Deux ingrédients imparables expliquent la réussite éclatante d’Un jour sans fin : son comédien, bien entendu, et son pitch aussi improbable que parfait.
Comédie romantique dont la résolution sera presque aussi morale qu’un film de Capra, le film peut décevoir dans son retour sur des rails d’un dénouement un peu trop traditionnel ; car le début du récit, consacré à la méchanceté désabusée, trait unique et savoureux de Bill Murray, est proprement jubilatoire. Méprisant les bouseux, l’enthousiasme généralisé et tout ce qui peut relever de la joie, son personnage ne séduit personne, et par conséquent, conquiert le spectateur.

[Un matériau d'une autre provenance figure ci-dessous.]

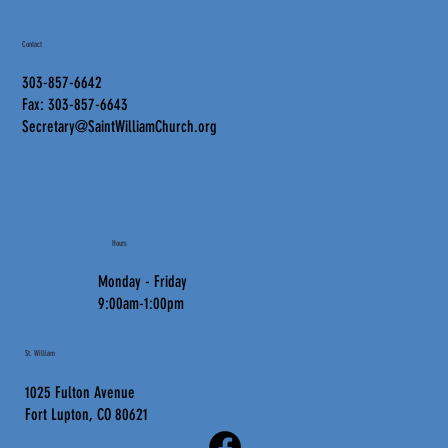
Contact
303-857-6642
Fax: 303-857-6643
Secretary@SaintWilliamChurch.org
Hours
Monday - Friday
9:00am-1:00pm
St. William
1025 Fulton Avenue
Fort Lupton, CO 80621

Le concept dans lequel on l’enferme est ensuite la mécanique scénaristique parfaite. Passée l’angoisse de la prison temporelle qui exacerbe les clichés déjà pénibles des conversations phatiques, le personnage accède à une forme d’omniscience qui est, bien entendu, celle de l’écrivain aux commandes de son intrigue. Connaitre la journée et ceux qui la peuple permet à Phil de prédire l’avenir, et de devenir l’escroc parfait. Les répétitions de séquences, de plus en plus courtes, établissent une connivence croissante avec le spectateur qui, rodé à la mécanique, va comprendre un montage de plus en plus elliptique d’une journée à l’autre, jusqu’à des répétitions (les gifles et les échecs) et variations (l’entrainement, au piano comme à la l’établissement d’une conversation parfaitement en adéquation avec la femme à séduire).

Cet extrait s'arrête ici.